Земля перед камнем была ровная, трава скошена, ничто не указывало, где кончается могила. Миранда аккуратно наметила кусочками хлеба стороны прямоугольника и внутри его стала разбрасывать крошки, так что получился белый половичок, на котором мог бы растянуться мальчик. Накрошив весь хлеб, она отошла в сторонку.
Пенн последовал за ней, изумленный этим странным обрядом.
— Что это значит?
— Стив любил птиц, — объяснила Миранда. — Он их всегда кормил. Каждое утро звонил в колокольчик, и они прилетали. А когда он умирал, он сказал мне: «Цветов на мою могилу не приноси. Лучше приходи туда изредка и корми птиц. Мне приятно думать, что так будет».
— Ну-ну, — протянул Пенн, ослабев от наплыва разноречивых чувств. Его охватила печаль, похожая на странную радость, и была минута, когда он чуть не расплакался.

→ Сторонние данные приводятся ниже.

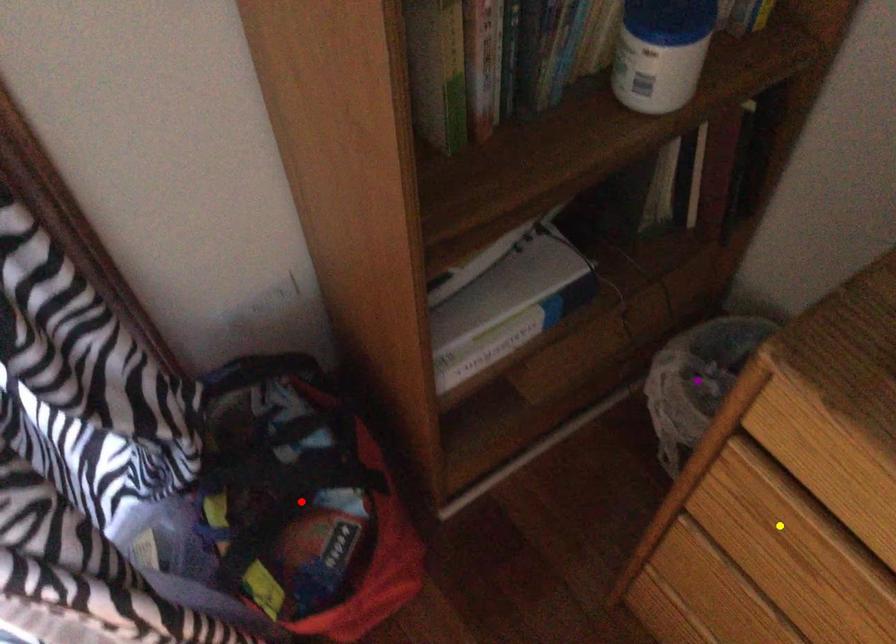 Order these from farthest to nearest:
- purple point
- yellow point
- red point

purple point < red point < yellow point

Миранда опустилась на длинную плиту темно-лилового мрамора, и Пенн сел рядом с ней. Он взглянул на нее. Совершая свой обряд, она, казалось, прониклась необычайным достоинством и торжественностью. Бледное, прозрачное веснушчатое лицо под растрепанной шапкой рыжих волос было безмятежно-спокойно. Но по нему разливалась странная улыбка — точно свет изнутри. Она смотрела не на него, а в сторону своего жертвоприношения, и он увидел, что она прекрасна. А потом он опустил глаза и увидел её колени.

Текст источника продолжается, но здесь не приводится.